Emi, sobre la cama hay unas compritas que hice esta mañana. Como estaba apurado, no tuve tiempo de ponerlas donde iban. Encargate vos, por favor.
Besos en la boca.
Fedele Pessi
PD: es tiempo de cambiar naranjas por limones.
Emilia no entendió la última frase, pero fue hasta la cama y vio tres bolsas de papel. Una, pequeña y coqueta, con un pijama de mujer adentro. Lo extrajo; era exactamente igual al de las naranjitas, pero ¡tenía limones! ¡¿Dónde lo había conseguido?! Siguió con las otras dos bolsas más grandes. Una contenía dos juegos de sábanas blancas bordadas con limoncitos amarillos que hacían juego con el pijama; espió la otra y vio dos toallones con el mismo detalle de los limones. Aparte, había un paquetito; lo abrió y descubrió un vasito amarillo para enjuagarse los dientes.

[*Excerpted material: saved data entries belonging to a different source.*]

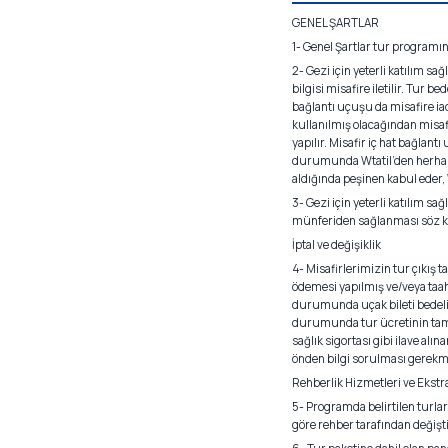
GENEL ŞARTLAR
1- Genel Şartlar tur program
2- Gezi için yeterli katılım s
bilgisi misafire iletilir. Tur b
bağlantı uçuşu da misafire iad
kullanılmış olacağından misafi
yapılır. Misafir iç hat bağlant
durumunda Wtatil’den herhangi
aldığında peşinen kabul eder
3- Gezi için yeterli katılım s
münferiden sağlanması söz kon
İptal ve değişiklik
4- Misafirlerimizin tur çıkış 
ödemesi yapılmış ve/veya taahh
durumunda uçak bileti bedelin
durumunda tur ücretinin tamam
sağlık sigortası gibi ilave alı
önden bilgi sorulması gerekme
Rehberlik Hizmetleri ve Ekstr
5- Programda belirtilen turlar
göre rehber tarafından değiştir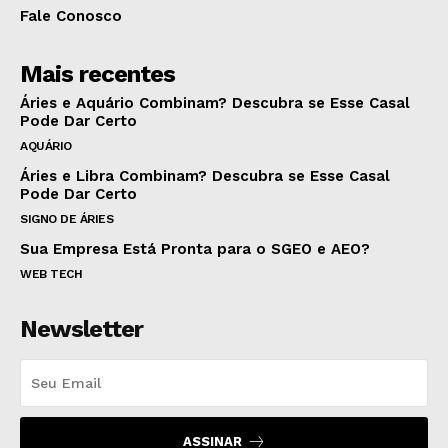
Fale Conosco
Mais recentes
Áries e Aquário Combinam? Descubra se Esse Casal
Pode Dar Certo
AQUÁRIO
Áries e Libra Combinam? Descubra se Esse Casal
Pode Dar Certo
SIGNO DE ÁRIES
Sua Empresa Está Pronta para o SGEO e AEO?
WEB TECH
Newsletter
ASSINAR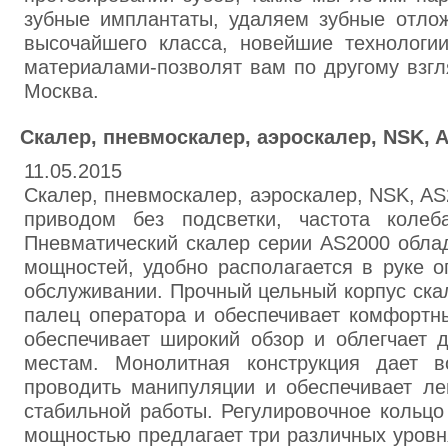
зубные имплантаты, удаляем зубные отло
высочайшего класса, новейшие технологи
материалами-позволят вам по другому взгля
Москва.
Скалер, пневмоскалер, аэроскалер, NSK, 
11.05.2015
Скалер, пневмоскалер, аэроскалер, NSK, A
приводом без подсветки, частота коле
Пневматический скалер серии AS2000 обла
мощностей, удобно располагается в руке о
обслуживании. Прочный цельный корпус ска
палец оператора и обеспечивает комфортны
обеспечивает широкий обзор и облегчает 
местам. Монолитная конструкция дает в
проводить манипуляции и обеспечивает ле
стабильной работы. Регулировочное кольцо
мощностью предлагает три различных уровн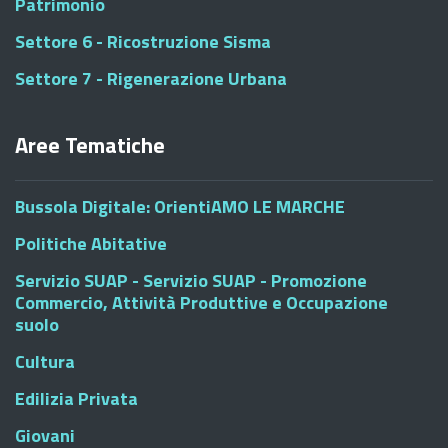
Patrimonio
Settore 6 - Ricostruzione Sisma
Settore 7 - Rigenerazione Urbana
Aree Tematiche
Bussola Digitale: OrientiAMO LE MARCHE
Politiche Abitative
Servizio SUAP - Servizio SUAP - Promozione
Commercio, Attività Produttive e Occupazione
suolo
Cultura
Edilizia Privata
Giovani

Fedele, en verdad, estaba en todos los detalles. La idea de que era el hombre perfecto volvió a su cabeza y se dijo a sí misma: «Si Fedele tiene defectos, se los voy a conocer en la convivencia». Nada los podía esconder si se vivía en la misma casa. Sería el mes de la verdad.
Era cierto. Pero lo que Emilia no pensó fue que la revelación se aplicaría tanto para los defectos de él como para los de ella. En ese mes, las verdades de ambos quedarían al descubierto.